13. To me it appears that natural mutilation of Currency Note should not
come in the way of last bearer / holder thereof realising the full value
thereof; the State / Government, on the possibility of becoming liable to pay
some value of such Currency Note to holder of another part thereof, cannot
withhold the full value, thereby profiteering therefrom to the prejudice of the
citizen.
14. However the petitioners have not challenged the Act, Rules and
Regulations in this regard and the aforesaid is mentioned only since the
questions in that regard arose during the hearing.

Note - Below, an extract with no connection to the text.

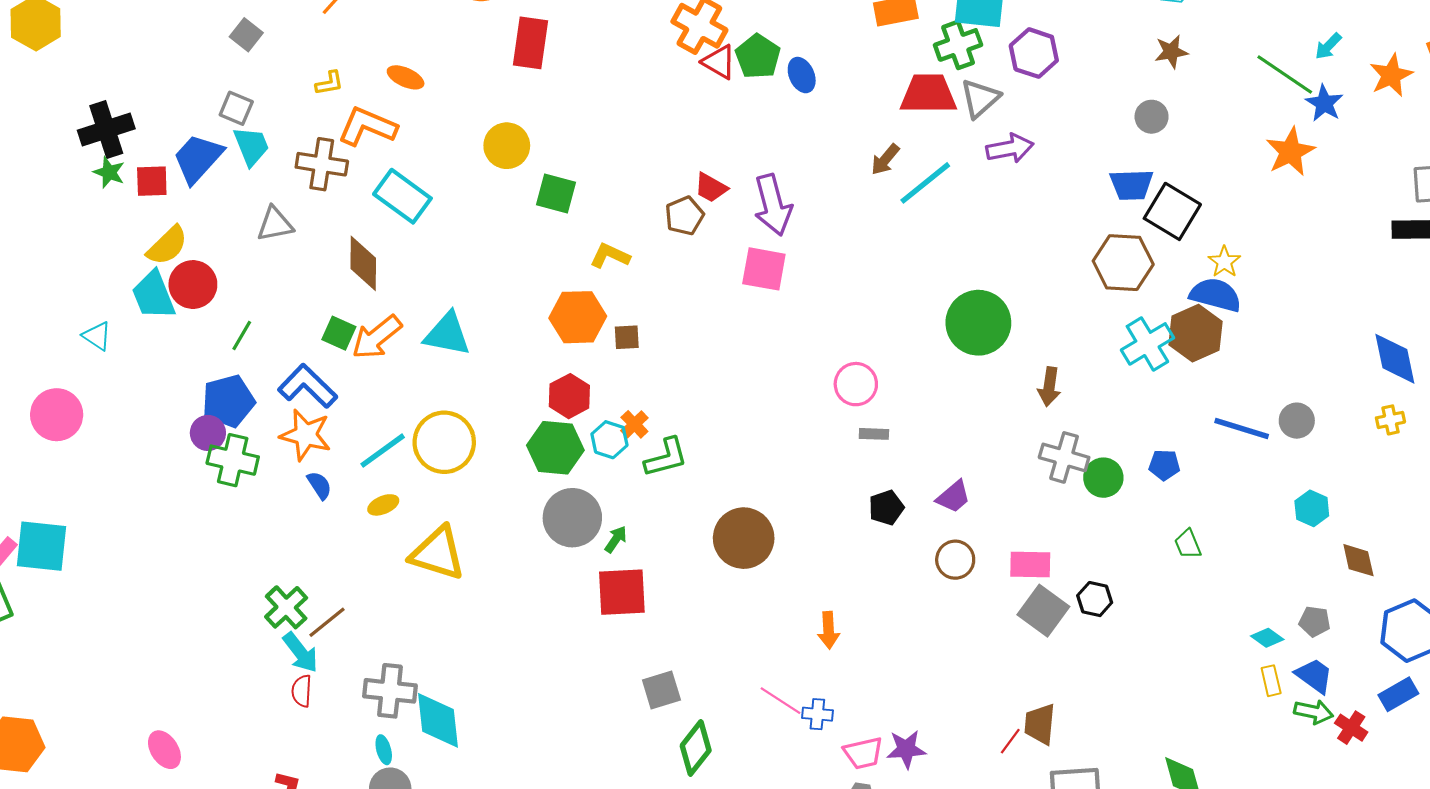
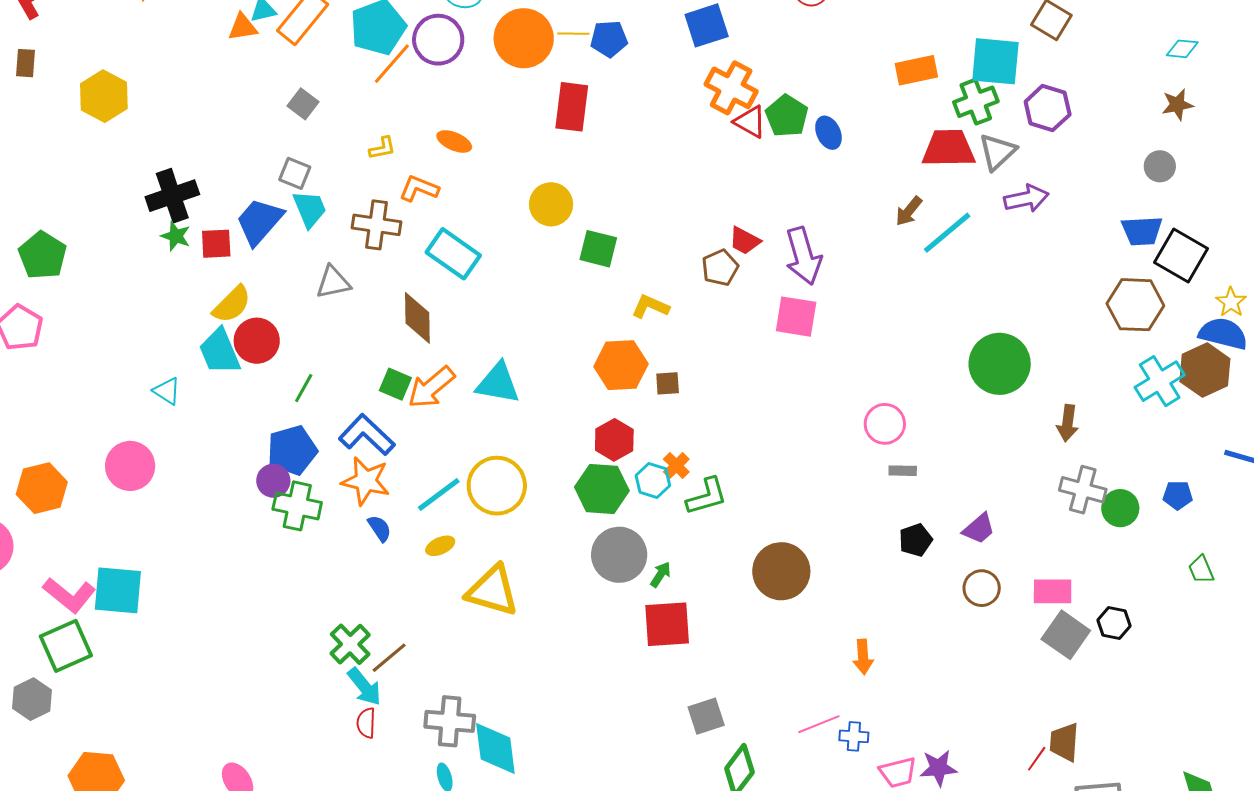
orange L-shape: (367, 127) -> (419, 189), size x0.7
pink line: (781, 701) -> (819, 724), turned -54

15. That still leaves for consideration the form of relief which can be
granted to the petitioners.
16. The senior counsel for the respondent RBI and the counsels for other
Banks state that they are exchanging the Currency Notes in accordance with
the Master Circular aforesaid and the Rules and Regulations and the
petitioners have not made out any case of violation thereof by any of the
Banks. It is stated that when a large number of Currency Notes are presented
for exchange, time would automatically be taken in examination thereof and
only thereafter they can be exchanged in accordance with the Master
Circular and the Rules.
17. Per contra, the counsel for the petitioners states that the Banks, in
practice do not accept the soiled, mutilated and imperfect Currency Notes
and such denial is not in writing or otherwise recorded but by asking the
petitioners to visit repeatedly or by simply not accepting or accepting a few
soiled / mutilated Currency Notes at a time, even though there is no Rule or
Regulation in this regard.
18. The position / version of the petitioners can be well envisaged.
However no purpose would be served in generally issuing directions in this
regard and of enforcement whereof or detection of violation thereof, there
are no means. Such direction would be to the same effect as the Master
Circular aforesaid of RBI and with which RBI and the Banks are in any case
expected to abide.
19. The respondent RBI should therefore itself consider laying down a
procedure for exchange of soiled, mutilated and imperfect Currency Notes,
presented in small number or in bulk, so that those presenting / applying for
the same know what to expect and are able to have a record of their
application and dealing thereof by the Banks so that grievance of non-
compliance with proof can be made and action against erring Bank can be
taken. Even if time is to be taken to assess the genuineness and value of the
soiled, mutilated and imperfect Currency Notes presented for exchange, the
applicant should be informed of the same. I reiterate, the grievance of
impediments put in exchange and absence of well defined procedure thereof
with time schedules, is a serious one, discouraging and depriving a citizen of
the value of soiled / mutilated Currency Note and thereby breaking the
promise printed thereon.
20. A decision in this regard be taken by the respondent RBI within six
months. The mechanism prescribed should also ensure that if any of the
Banks do not comply therewith, the aggrieved person has proof thereof and
is able to take his remedy in accordance with law and / or complain to the
respondent RBI.
The petition is disposed of.
No costs.
RAJIV SAHAI ENDLAW, J.
JANUARY 20, 2016 bs..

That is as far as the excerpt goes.